Un rapport parlementaire récemment rendu public préconise la mise en place d'une contravention ou d'une amende forfaitaire à l'encontre des consommateurs de cannabis. Si les syndicats de police y sont largement favorables, les magistrats appellent à la prudence.

Une simple amende pour les consommateurs ? C'était une promesse de campagne d'Emmanuel Macron. Partant du constat que nous sommes en France le plus gros consommateur de cannabis d'Europe alors que nous avons un des appareils législatifs les plus sévères, les deux parlementaires à l'origine du texte ont décidé d'abandonner l'idée du tout répressif. Si la proposition parlementaire séduit les syndicats de police, les magistrats eux, ne voient pas forcément d'un bon œil cette potentielle simplification des procédures. Aujourd'hui, les forces de l'ordre indiquent perdre beaucoup de temps avec des procédures qui pour la plupart, ne mènent pas à grand-chose. En principe, consommer du cannabis est passible d'une peine d'un an de prison et de 3750€ d'amende, en principe seulement. Dans les faits, les punitions sont rarement aussi sévères. "Ça permettrait de dégager beaucoup de temps à nos groupes d'enquête pour se focaliser sur le trafic", explique Hervé D'Eyssautier d'Alternative Police. Bien souvent, lorsque de petites quantités sont trouvées, le produit est simplement détruit. "Avec des quantités un peu plus importantes, on engage une procédure simplifiée et on auditionne la personne. Quand il y a de vraiment grosses quantités, c'est la garde à vue. Mais c'est très rare", confie le policier. Pour l'heure, le rapport fait état de deux solutions : une amende forfaitaire ou bien une simple contravention. Si les syndicats ne croient pas en la mise en place de la première, ils se disent favorables à la seconde. "Une contravention permettrait d'aller au plus rapide. Appréhender la personne et lui dresser une amende sur place", indique le syndicaliste.
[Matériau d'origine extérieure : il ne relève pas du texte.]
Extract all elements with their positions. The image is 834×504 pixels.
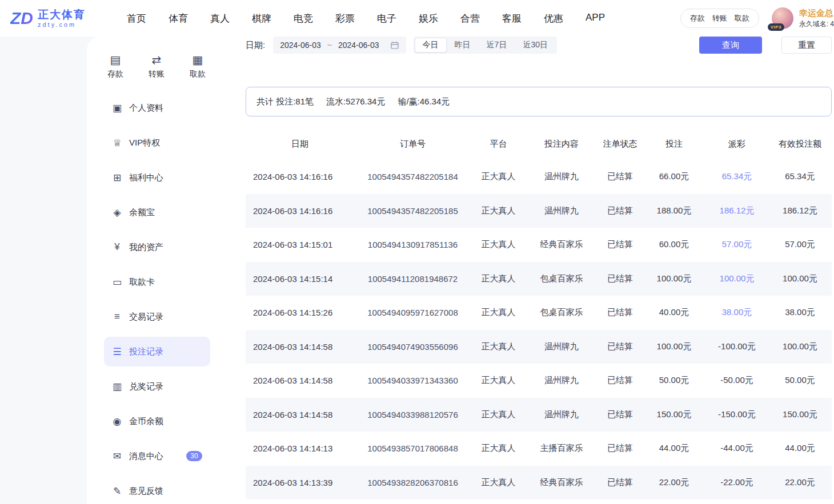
quick-range-button[interactable]: 昨日 [447, 38, 479, 53]
cell-bet: 150.00元 [643, 409, 705, 420]
date-range-picker[interactable]: 2024-06-03 ~ 2024-06-03 [273, 37, 406, 54]
vip-level-badge: VIP3 [768, 23, 784, 31]
cell-status: 已结算 [598, 409, 643, 420]
sidebar-item[interactable]: ▣ 个人资料 [104, 93, 210, 123]
unread-count-badge: 30 [186, 451, 202, 461]
column-header: 投注 [643, 139, 705, 150]
sidebar-item-label: 我的资产 [129, 242, 163, 253]
table-row[interactable]: 2024-06-03 14:14:13 1005493857017806848 … [246, 432, 832, 466]
sidebar-item[interactable]: ✎ 意见反馈 [104, 476, 210, 504]
date-separator: ~ [327, 41, 332, 50]
quick-action[interactable]: ▦ 取款 [184, 54, 211, 79]
gold-coin-icon: ◉ [111, 416, 123, 428]
deposit-icon: ▤ [110, 54, 121, 66]
sidebar-item-label: 金币余额 [129, 416, 163, 427]
cell-payout: 186.12元 [705, 205, 768, 216]
nav-item[interactable]: 彩票 [335, 12, 355, 25]
table-row[interactable]: 2024-06-03 14:14:58 1005494033988120576 … [246, 398, 832, 432]
sidebar-item[interactable]: ☰ 投注记录 [104, 337, 210, 366]
nav-item[interactable]: 优惠 [544, 12, 563, 25]
bet-records-icon: ☰ [111, 346, 123, 358]
sidebar-item[interactable]: ≡ 交易记录 [104, 302, 210, 332]
sidebar-item[interactable]: ▥ 兑奖记录 [104, 372, 210, 401]
cell-bet: 100.00元 [643, 341, 705, 352]
wallet-action[interactable]: 转账 [712, 13, 727, 23]
cell-status: 已结算 [598, 171, 643, 182]
table-row[interactable]: 2024-06-03 14:15:14 1005494112081948672 … [246, 262, 832, 296]
quick-range-button[interactable]: 近30日 [515, 38, 556, 53]
table-row[interactable]: 2024-06-03 14:16:16 1005494357482205184 … [246, 160, 832, 194]
cell-valid-bet: 57.00元 [768, 239, 832, 250]
cell-order-no: 1005494357482205185 [354, 206, 471, 216]
nav-item[interactable]: 首页 [127, 12, 146, 25]
nav-item[interactable]: 客服 [502, 12, 522, 25]
table-row[interactable]: 2024-06-03 14:16:16 1005494357482205185 … [246, 194, 832, 228]
message-icon: ✉ [111, 450, 123, 462]
sidebar-item[interactable]: ⊞ 福利中心 [104, 163, 210, 192]
cell-content: 包桌百家乐 [526, 307, 598, 318]
cell-date: 2024-06-03 14:14:58 [246, 342, 354, 352]
withdraw-icon: ▦ [193, 54, 203, 66]
main-content: 日期: 2024-06-03 ~ 2024-06-03 今日 昨日 [228, 37, 834, 504]
summary-bar: 共计 投注:81笔 流水:5276.34元 输/赢:46.34元 [246, 87, 832, 116]
cell-date: 2024-06-03 14:14:13 [246, 443, 354, 453]
cell-order-no: 1005494130917851136 [354, 240, 471, 249]
nav-item[interactable]: 棋牌 [252, 12, 271, 25]
cell-order-no: 1005494074903556096 [354, 342, 471, 352]
date-to-value[interactable]: 2024-06-03 [338, 41, 379, 50]
cell-date: 2024-06-03 14:16:16 [246, 172, 354, 182]
nav-item[interactable]: 电子 [377, 12, 396, 25]
query-button[interactable]: 查询 [699, 37, 762, 54]
sidebar-item-label: 取款卡 [129, 277, 155, 288]
nav-item[interactable]: 体育 [169, 12, 188, 25]
reset-button[interactable]: 重置 [781, 37, 832, 54]
vip-icon: ♕ [111, 137, 123, 149]
nav-item[interactable]: APP [586, 12, 605, 25]
cell-order-no: 1005494033971343360 [354, 376, 471, 385]
sidebar: ▤ 存款 ⇄ 转账 ▦ 取款 ▣ 个人资料 [87, 37, 228, 504]
date-from-value[interactable]: 2024-06-03 [280, 41, 321, 50]
cell-order-no: 1005494112081948672 [354, 274, 471, 284]
brand-logo[interactable]: ZD 正大体育 zdty.com [0, 9, 104, 28]
quick-action[interactable]: ⇄ 转账 [143, 54, 170, 79]
wallet-action[interactable]: 存款 [690, 13, 705, 23]
table-row[interactable]: 2024-06-03 14:14:58 1005494033971343360 … [246, 364, 832, 398]
permanent-domain-label: 永久域名: 4 [799, 19, 834, 29]
nav-item[interactable]: 真人 [210, 12, 230, 25]
wallet-action[interactable]: 取款 [735, 13, 749, 23]
sidebar-item[interactable]: ¥ 我的资产 [104, 232, 210, 262]
summary-segment: 流水:5276.34元 [326, 96, 385, 107]
quick-range-button[interactable]: 近7日 [479, 38, 515, 53]
table-header-row: 日期 订单号 平台 投注内容 注单状态 投注 派彩 有效投注额 [246, 128, 832, 160]
cell-valid-bet: 22.00元 [768, 477, 832, 488]
table-row[interactable]: 2024-06-03 14:13:39 1005493828206370816 … [246, 466, 832, 500]
table-row[interactable]: 2024-06-03 14:15:26 1005494095971627008 … [246, 296, 832, 330]
cell-content: 主播百家乐 [526, 443, 598, 454]
sidebar-item-label: 福利中心 [129, 172, 163, 183]
quick-action[interactable]: ▤ 存款 [102, 54, 129, 79]
cell-platform: 正大真人 [471, 443, 526, 454]
nav-item[interactable]: 合营 [460, 12, 480, 25]
nav-item[interactable]: 娱乐 [419, 12, 438, 25]
calendar-icon[interactable] [390, 41, 399, 50]
cell-platform: 正大真人 [471, 341, 526, 352]
sidebar-item[interactable]: ♕ VIP特权 [104, 128, 210, 158]
sidebar-item[interactable]: ✉ 消息中心 30 [104, 441, 210, 471]
quick-range-button[interactable]: 今日 [415, 38, 447, 53]
column-header: 平台 [471, 139, 526, 150]
quick-range-group: 今日 昨日 近7日 近30日 [414, 37, 557, 54]
nav-item[interactable]: 电竞 [294, 12, 313, 25]
column-header: 注单状态 [598, 139, 643, 150]
column-header: 日期 [246, 139, 354, 150]
table-row[interactable]: 2024-06-03 14:14:58 1005494074903556096 … [246, 330, 832, 364]
sidebar-item[interactable]: ◈ 余额宝 [104, 197, 210, 227]
sidebar-item[interactable]: ▭ 取款卡 [104, 267, 210, 297]
bet-records-table: 日期 订单号 平台 投注内容 注单状态 投注 派彩 有效投注额 [246, 128, 832, 499]
user-meta: 幸运金总 永久域名: 4 [799, 7, 834, 29]
sidebar-item-label: 个人资料 [129, 103, 163, 114]
avatar[interactable]: VIP3 [772, 7, 793, 29]
quick-action-label: 取款 [190, 69, 206, 79]
sidebar-item[interactable]: ◉ 金币余额 [104, 406, 210, 436]
table-row[interactable]: 2024-06-03 14:15:01 1005494130917851136 … [246, 228, 832, 262]
cell-platform: 正大真人 [471, 409, 526, 420]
150 à 200€ pour un "chichon"

Si aucun montant n'est encore précisément défini, le rapport préconise des amendes d'environ 150 à 200€. Pour le secrétaire général de l'Union Syndicale des Magistrats (USM), aller dans ce sens serait une erreur. "Cette proposition ne nous paraît pas apporter la bonne solution. Cela exclurait la possibilité d'amener les individus en garde à vue. Or, la plupart des démantèlements de réseaux commencent par la" indique le magistrat. D'autre part, cela enverrait selon lui "un mauvais message à la société, celui de faire croire que l'usage de ces drogues n'est finalement pas très grave". Stéphane Bouillon, le préfet du Rhône et de la région Auvergne-Rhône-Alpes s'est également prononcé sur le sujet lors de ses vœux à la presse, en faveur de la proposition. "Arrêter une personne avec un chichon engorge les tribunaux et abouti à les faire travailler pour rien. Avec une sanction immédiate, les forces de police pourraient se concentrer sur autre chose", a-t-il déclaré. Aussi, il est important de rappeler qu'en cas de récidive, la législation actuelle s'appliquera. Pas question, comme certains observateurs l'ont pointé, pour un consommateur fortuné de se "payer" le droit de fumer du cannabis. Il en va de même pour la conduite sous stupéfiants, qui reste très sévèrement punie par la loi.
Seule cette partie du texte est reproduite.